Page-level text extractions
════

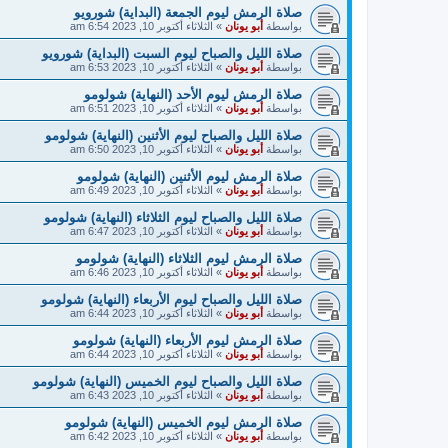
صلاة الرمش ليوم الجمعة (البداية) شورويو
بواسطة
أبو يونان
»
الثلاثاء أكتوبر 10, 2023 6:54 am
صلاة الليل والصباح ليوم السبت (البداية) شورويو
بواسطة
أبو يونان
»
الثلاثاء أكتوبر 10, 2023 6:53 am
صلاة الرمش ليوم الأحد (النهاية) شولومو
بواسطة
أبو يونان
»
الثلاثاء أكتوبر 10, 2023 6:51 am
صلاة الليل والصباح ليوم الأثنين (النهاية) شولومو
بواسطة
أبو يونان
»
الثلاثاء أكتوبر 10, 2023 6:50 am
صلاة الرمش ليوم الأثنين (النهاية) شولومو
بواسطة
أبو يونان
»
الثلاثاء أكتوبر 10, 2023 6:49 am
صلاة الليل والصباح ليوم الثلاثاء (النهاية) شولومو
بواسطة
أبو يونان
»
الثلاثاء أكتوبر 10, 2023 6:47 am
صلاة الرمش ليوم الثلاثاء (النهاية) شولومو
بواسطة
أبو يونان
»
الثلاثاء أكتوبر 10, 2023 6:46 am
صلاة الليل والصباح ليوم الأربعاء (النهاية) شولومو
بواسطة
أبو يونان
»
الثلاثاء أكتوبر 10, 2023 6:44 am
صلاة الرمش ليوم الأربعاء (النهاية) شولومو
بواسطة
أبو يونان
»
الثلاثاء أكتوبر 10, 2023 6:44 am
صلاة الليل والصباح ليوم الخميس (النهاية) شولومو
بواسطة
أبو يونان
»
الثلاثاء أكتوبر 10, 2023 6:43 am
صلاة الرمش ليوم الخميس (النهاية) شولومو
بواسطة
أبو يونان
»
الثلاثاء أكتوبر 10, 2023 6:42 am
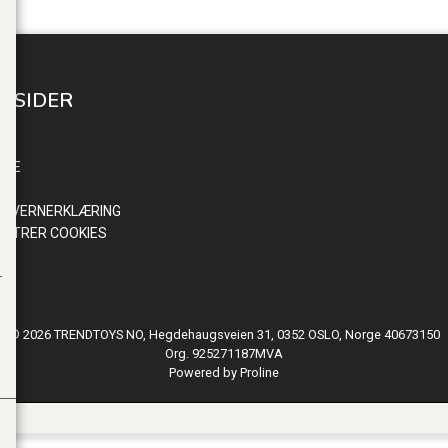
E SIDER
INN
NDE
R
NVERNERKLÆRING
ISTRER COOKIES
© 2026 TRENDTOYS NO, Hegdehaugsveien 31, 0352 OSLO, Norge 40673150
Org. 925271187MVA
Powered by Proline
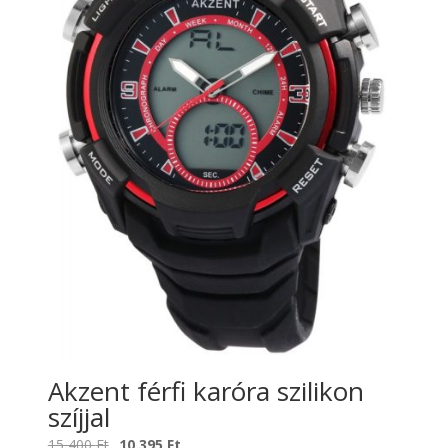
Akzent férfi karóra szilikon
szíjjal
Original
Current
15 400
Ft
10 395
Ft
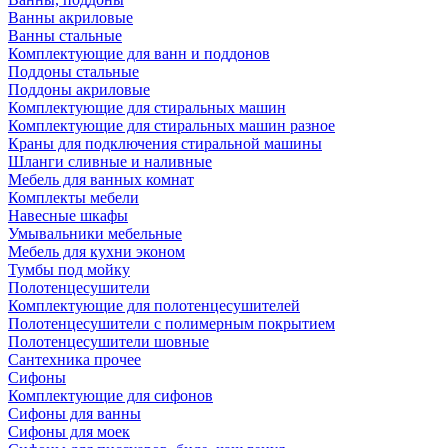
Ванны акриловые
Ванны стальные
Комплектующие для ванн и поддонов
Поддоны стальные
Поддоны акриловые
Комплектующие для стиральных машин
Комплектующие для стиральных машин разное
Краны для подключения стиральной машины
Шланги сливные и наливные
Мебель для ванных комнат
Комплекты мебели
Навесные шкафы
Умывальники мебельные
Мебель для кухни эконом
Тумбы под мойку
Полотенцесушители
Комплектующие для полотенцесушителей
Полотенцесушители с полимерным покрытием
Полотенцесушители шовные
Сантехника прочее
Сифоны
Комплектующие для сифонов
Сифоны для ванны
Сифоны для моек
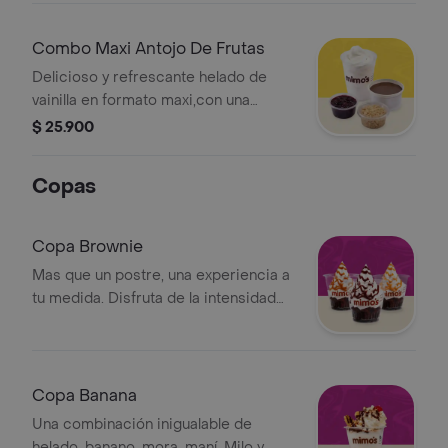
Combo Maxi Antojo De Frutas
Delicioso y refrescante helado de
vainilla en formato maxi,con una
exquisita capa de fruta.
$ 25.900
Copas
Copa Brownie
Mas que un postre, una experiencia a
tu medida. Disfruta de la intensidad
de nuestro brownie seleccionando la
salsa que dará el acabado perfecto a
tu antojo
Copa Banana
Una combinación inigualable de
helado, banano, mora, maní, Milo y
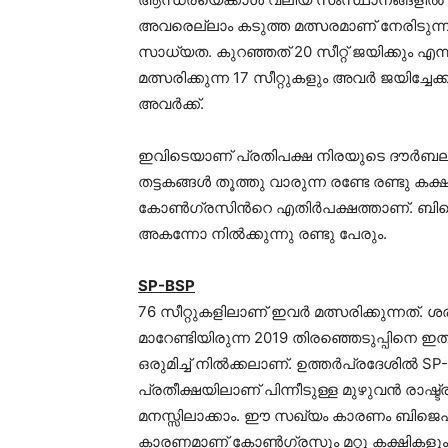
അവരെല്ലാം കടുത്ത മത്സരമാണ് നേരിടുന്നത
സാധ്യത. കുറഞ്ഞത് 20 സീറ്റ് ജയിക്കും എന്
മത്സരിക്കുന്ന 17 സീറ്റുകളും അവര്‍ ജയിച്ചേക്ക
അവര്‍ക്ക്.
ഇവിടെയാണ് പ്രതിപക്ഷ നിരയുടെ ദൗര്‍ബല്
തട്ടകങ്ങള്‍ തൂത്തു വാരുന്ന രണ്ടേ രണ്ടു കക
കോണ്‍ഗ്രസിന്‍റെ എതിര്‍പക്ഷത്താണ്. ബി
അകന്നോ നില്‍ക്കുന്നു രണ്ടു പേരും.
SP-BSP
76 സീറ്റുകളിലാണ് ഇവര്‍ മത്സരിക്കുന്നത്.
മാറേണ്ടിയിരുന്ന 2019 തിരഞ്ഞെടുപ്പിനെ 
ഒരുമിച്ച് നില്‍ക്കലാണ്. ഉത്തര്‍പ്രദേശില്‍
പ്രതീക്ഷയിലാണ് പിന്നീടുള്ള മുഴുവന്‍ രാഷ്ട
മനസ്സിലാക്കാം. ഈ സഖ്യം കാരണം ബിജെപി 
കാരണമാണ് കോണ്‍ഗ്രസും മറ്റു കക്ഷികളും 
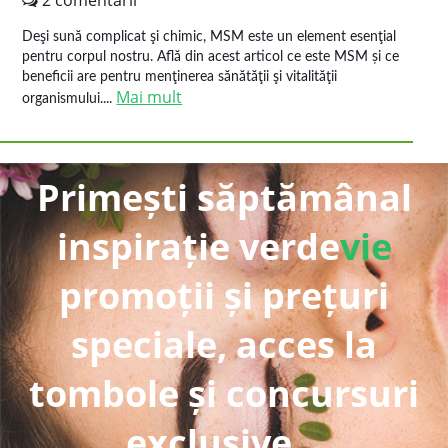
2 comentarii
Deşi sună complicat şi chimic, MSM este un element esenţial
pentru corpul nostru. Află din acest articol ce este MSM și ce
beneficii are pentru menţinerea sănătăţii şi vitalităţii
Mai mult
organismului....
Primești săptămânal
inspirație verde
vie
promoții și prețuri
speciale, acces la
tombole și concursuri
exclusive...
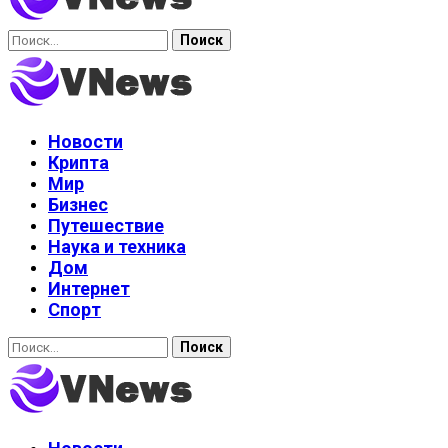
Найти:
Новости
Крипта
Мир
Бизнес
Путешествие
Наука и техника
Дом
Интернет
Спорт
Найти:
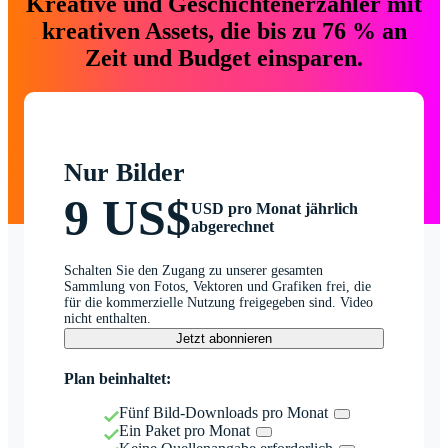
Kreative und Geschichtenerzähler mit
kreativen Assets, die bis zu 76 % an
Zeit und Budget einsparen.
Nur Bilder
9 US$
USD pro Monat jährlich
abgerechnet
Schalten Sie den Zugang zu unserer gesamten
Sammlung von Fotos, Vektoren und Grafiken frei, die
für die kommerzielle Nutzung freigegeben sind. Video
nicht enthalten.
Jetzt abonnieren
Plan beinhaltet:
Fünf Bild-Downloads pro Monat
Ein Paket pro Monat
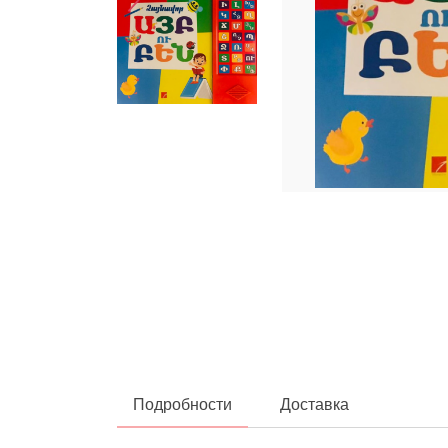
Подробности
Доставка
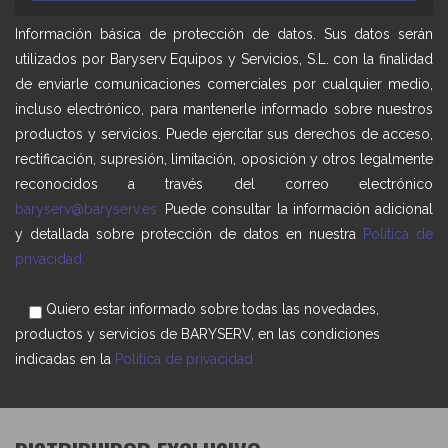
Información básica de protección de datos. Sus datos serán
utilizados por Baryserv Equipos y Servicios, S.L. con la finalidad
de enviarle comunicaciones comerciales por cualquier medio,
incluso electrónico, para mantenerle informado sobre nuestros
productos y servicios. Puede ejercitar sus derechos de acceso,
rectificación, supresión, limitación, oposición y otros legalmente
reconocidos a través del correo electrónico
baryserv@baryserv.es
.
Puede consultar la información adicional
y detallada sobre protección de datos en nuestra
Política de
privacidad.
Quiero estar informado sobre todas las novedades,
productos y servicios de BARYSERV, en las condiciones
indicadas en la
Política de privacidad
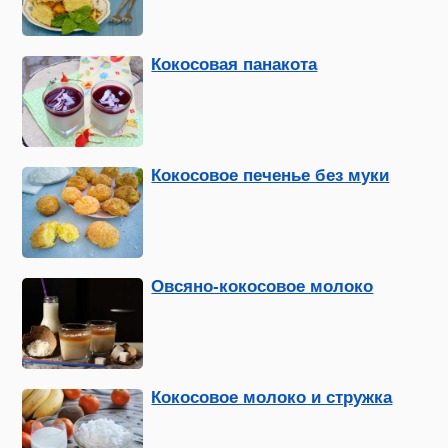
Кокосовая панакота
Кокосовое печенье без муки
Овсяно-кокосовое молоко
Кокосовое молоко и стружка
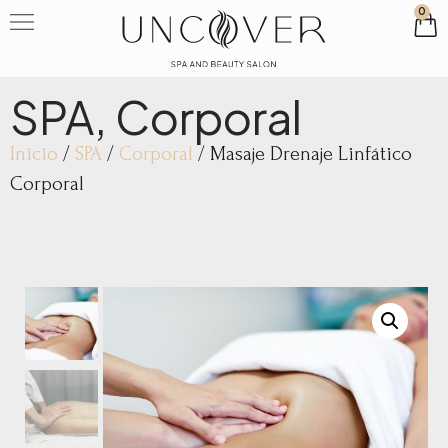
0
SPA
,
Corporal
Inicio
/
SPA
/
Corporal
/ Masaje Drenaje Linfático
Corporal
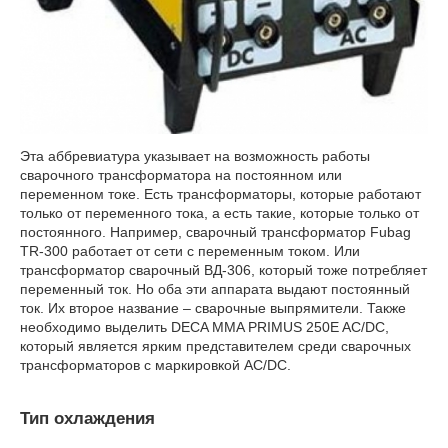
Эта аббревиатура указывает на возможность работы
сварочного трансформатора на постоянном или
переменном токе. Есть трансформаторы, которые работают
только от переменного тока, а есть такие, которые только от
постоянного. Например, сварочный трансформатор Fubag
TR-300 работает от сети с переменным током. Или
трансформатор сварочный ВД-306, который тоже потребляет
переменный ток. Но оба эти аппарата выдают постоянный
ток. Их второе название – сварочные выпрямители. Также
необходимо выделить DECA MMA PRIMUS 250E AC/DC,
который является ярким представителем среди сварочных
трансформаторов с маркировкой AC/DC.
Тип охлаждения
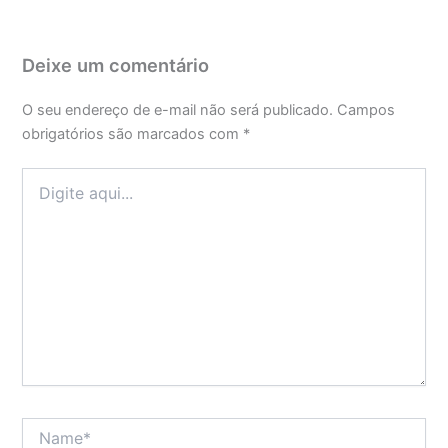
Deixe um comentário
O seu endereço de e-mail não será publicado.
Campos
obrigatórios são marcados com
*
Digite
aqui...
Name*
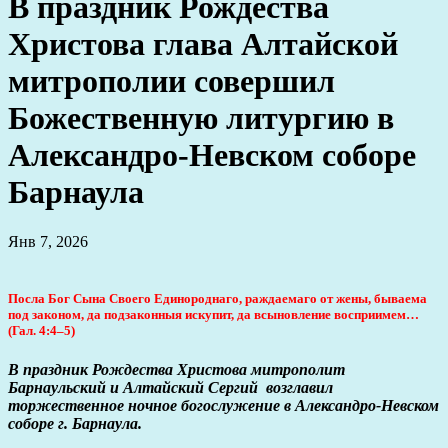
В праздник Рождества
Христова глава Алтайской
митрополии совершил
Божественную литургию в
Александро-Невском соборе
Барнаула
Янв 7, 2026
Посла Бог Сына Своего Eдинороднаго, раждаемаго от жены, бываема
под законом, да подзаконныя искупит, да всыновление восприимем…
(Гал. 4:4–5)
В праздник Рождества Христова митрополит
Барнаульский и Алтайский Сергий возглавил
торжественное ночное богослужение в Александро-Невском
соборе г. Барнаула.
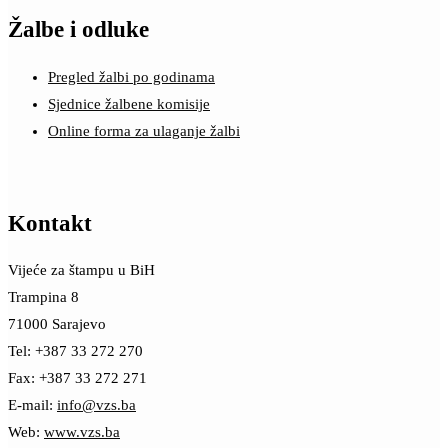
Žalbe i odluke
Pregled žalbi po godinama
Sjednice žalbene komisije
Online forma za ulaganje žalbi
Kontakt
Vijeće za štampu u BiH
Trampina 8
71000 Sarajevo
Tel: +387 33 272 270
Fax: +387 33 272 271
E-mail:
info@vzs.ba
Web:
www.vzs.ba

════

How to complete this task -> Set down all of the entries exactly as they appear, but keep the images out.

Task response ->
صلاة الرمش ليوم الجمعة (البداية) شورويو
بواسطة
أبو يونان
»
الثلاثاء أكتوبر 10, 2023 6:54 am
صلاة الليل والصباح ليوم السبت (البداية) شورويو
بواسطة
أبو يونان
»
الثلاثاء أكتوبر 10, 2023 6:53 am
صلاة الرمش ليوم الأحد (النهاية) شولومو
بواسطة
أبو يونان
»
الثلاثاء أكتوبر 10, 2023 6:51 am
صلاة الليل والصباح ليوم الأثنين (النهاية) شولومو
بواسطة
أبو يونان
»
الثلاثاء أكتوبر 10, 2023 6:50 am
صلاة الرمش ليوم الأثنين (النهاية) شولومو
بواسطة
أبو يونان
»
الثلاثاء أكتوبر 10, 2023 6:49 am
صلاة الليل والصباح ليوم الثلاثاء (النهاية) شولومو
بواسطة
أبو يونان
»
الثلاثاء أكتوبر 10, 2023 6:47 am
صلاة الرمش ليوم الثلاثاء (النهاية) شولومو
بواسطة
أبو يونان
»
الثلاثاء أكتوبر 10, 2023 6:46 am
صلاة الليل والصباح ليوم الأربعاء (النهاية) شولومو
بواسطة
أبو يونان
»
الثلاثاء أكتوبر 10, 2023 6:44 am
صلاة الرمش ليوم الأربعاء (النهاية) شولومو
بواسطة
أبو يونان
»
الثلاثاء أكتوبر 10, 2023 6:44 am
صلاة الليل والصباح ليوم الخميس (النهاية) شولومو
بواسطة
أبو يونان
»
الثلاثاء أكتوبر 10, 2023 6:43 am
صلاة الرمش ليوم الخميس (النهاية) شولومو
بواسطة
أبو يونان
»
الثلاثاء أكتوبر 10, 2023 6:42 am
E SIDER
INN
NDE
R
NVERNERKLÆRING
ISTRER COOKIES
© 2026 TRENDTOYS NO, Hegdehaugsveien 31, 0352 OSLO, Norge 40673150
Org. 925271187MVA
Powered by Proline
Akzent férfi karóra szilikon
szíjjal
Original
Current
15 400
Ft
10 395
Ft
Ванны акриловые
Ванны стальные
Комплектующие для ванн и поддонов
Поддоны стальные
Поддоны акриловые
Комплектующие для стиральных машин
Комплектующие для стиральных машин разное
Краны для подключения стиральной машины
Шланги сливные и наливные
Мебель для ванных комнат
Комплекты мебели
Навесные шкафы
Умывальники мебельные
Мебель для кухни эконом
Тумбы под мойку
Полотенцесушители
Комплектующие для полотенцесушителей
Полотенцесушители с полимерным покрытием
Полотенцесушители шовные
Сантехника прочее
Сифоны
Комплектующие для сифонов
Сифоны для ванны
Сифоны для моек
Combo Maxi Antojo De Frutas
Delicioso y refrescante helado de
vainilla en formato maxi,con una
exquisita capa de fruta.
$ 25.900
Copas
Copa Brownie
Mas que un postre, una experiencia a
tu medida. Disfruta de la intensidad
de nuestro brownie seleccionando la
salsa que dará el acabado perfecto a
tu antojo
Copa Banana
Una combinación inigualable de
helado, banano, mora, maní, Milo y
അവരെല്ലാം കടുത്ത മത്സരമാണ് നേരിടുന്നത
സാധ്യത. കുറഞ്ഞത് 20 സീറ്റ് ജയിക്കും എന്
മത്സരിക്കുന്ന 17 സീറ്റുകളും അവര്‍ ജയിച്ചേക്ക
അവര്‍ക്ക്.
ഇവിടെയാണ് പ്രതിപക്ഷ നിരയുടെ ദൗര്‍ബല്
തട്ടകങ്ങള്‍ തൂത്തു വാരുന്ന രണ്ടേ രണ്ടു കക
കോണ്‍ഗ്രസിന്‍റെ എതിര്‍പക്ഷത്താണ്. ബി
അകന്നോ നില്‍ക്കുന്നു രണ്ടു പേരും.
SP-BSP
76 സീറ്റുകളിലാണ് ഇവര്‍ മത്സരിക്കുന്നത്.
മാറേണ്ടിയിരുന്ന 2019 തിരഞ്ഞെടുപ്പിനെ 
ഒരുമിച്ച് നില്‍ക്കലാണ്. ഉത്തര്‍പ്രദേശില്‍
പ്രതീക്ഷയിലാണ് പിന്നീടുള്ള മുഴുവന്‍ രാഷ്ട
മനസ്സിലാക്കാം. ഈ സഖ്യം കാരണം ബിജെപി 
കാരണമാണ് കോണ്‍ഗ്രസും മറ്റു കക്ഷികളും 
2 comentarii
Deşi sună complicat şi chimic, MSM este un element esenţial
pentru corpul nostru. Află din acest articol ce este MSM și ce
beneficii are pentru menţinerea sănătăţii şi vitalităţii
Mai mult
organismului....
Primești săptămânal
inspirație verde
vie
promoții și prețuri
speciale, acces la
tombole și concursuri
exclusive...
Найти:
Новости
Крипта
Мир
Бизнес
Путешествие
Наука и техника
Дом
Интернет
Спорт
Найти:
Kreative und Geschichtenerzähler mit
kreativen Assets, die bis zu 76 % an
Zeit und Budget einsparen.
Nur Bilder
9 US$
USD pro Monat jährlich
abgerechnet
Schalten Sie den Zugang zu unserer gesamten
Sammlung von Fotos, Vektoren und Grafiken frei, die
für die kommerzielle Nutzung freigegeben sind. Video
nicht enthalten.
Jetzt abonnieren
Plan beinhaltet:
Fünf Bild-Downloads pro Monat
Ein Paket pro Monat
Подробности
Доставка
Información básica de protección de datos. Sus datos serán
utilizados por Baryserv Equipos y Servicios, S.L. con la finalidad
de enviarle comunicaciones comerciales por cualquier medio,
incluso electrónico, para mantenerle informado sobre nuestros
productos y servicios. Puede ejercitar sus derechos de acceso,
rectificación, supresión, limitación, oposición y otros legalmente
reconocidos a través del correo electrónico
baryserv@baryserv.es
.
Puede consultar la información adicional
y detallada sobre protección de datos en nuestra
Política de
privacidad.
Quiero estar informado sobre todas las novedades,
productos y servicios de BARYSERV, en las condiciones
indicadas en la
Política de privacidad
Кокосовая панакота
Кокосовое печенье без муки
Овсяно-кокосовое молоко
Кокосовое молоко и стружка
0
SPA
,
Corporal
Inicio
/
SPA
/
Corporal
/ Masaje Drenaje Linfático
Corporal
Эта аббревиатура указывает на возможность работы
сварочного трансформатора на постоянном или
переменном токе. Есть трансформаторы, которые работают
только от переменного тока, а есть такие, которые только от
постоянного. Например, сварочный трансформатор Fubag
TR-300 работает от сети с переменным током. Или
трансформатор сварочный ВД-306, который тоже потребляет
переменный ток. Но оба эти аппарата выдают постоянный
ток. Их второе название – сварочные выпрямители. Также
необходимо выделить DECA MMA PRIMUS 250E AC/DC,
который является ярким представителем среди сварочных
трансформаторов с маркировкой AC/DC.
Тип охлаждения
Deixe um comentário
O seu endereço de e-mail não será publicado.
Campos
obrigatórios são marcados com
*
Digite
aqui...
Name*
В праздник Рождества
Христова глава Алтайской
митрополии совершил
Божественную литургию в
Александро-Невском соборе
Барнаула
Янв 7, 2026
Посла Бог Сына Своего Eдинороднаго, раждаемаго от жены, бываема
под законом, да подзаконныя искупит, да всыновление восприимем…
(Гал. 4:4–5)
В праздник Рождества Христова митрополит
Барнаульский и Алтайский Сергий возглавил
торжественное ночное богослужение в Александро-Невском
соборе г. Барнаула.
Žalbe i odluke
Pregled žalbi po godinama
Sjednice žalbene komisije
Online forma za ulaganje žalbi
Kontakt
Vijeće za štampu u BiH
Trampina 8
71000 Sarajevo
Tel: +387 33 272 270
Fax: +387 33 272 271
E-mail:
info@vzs.ba
Web:
www.vzs.ba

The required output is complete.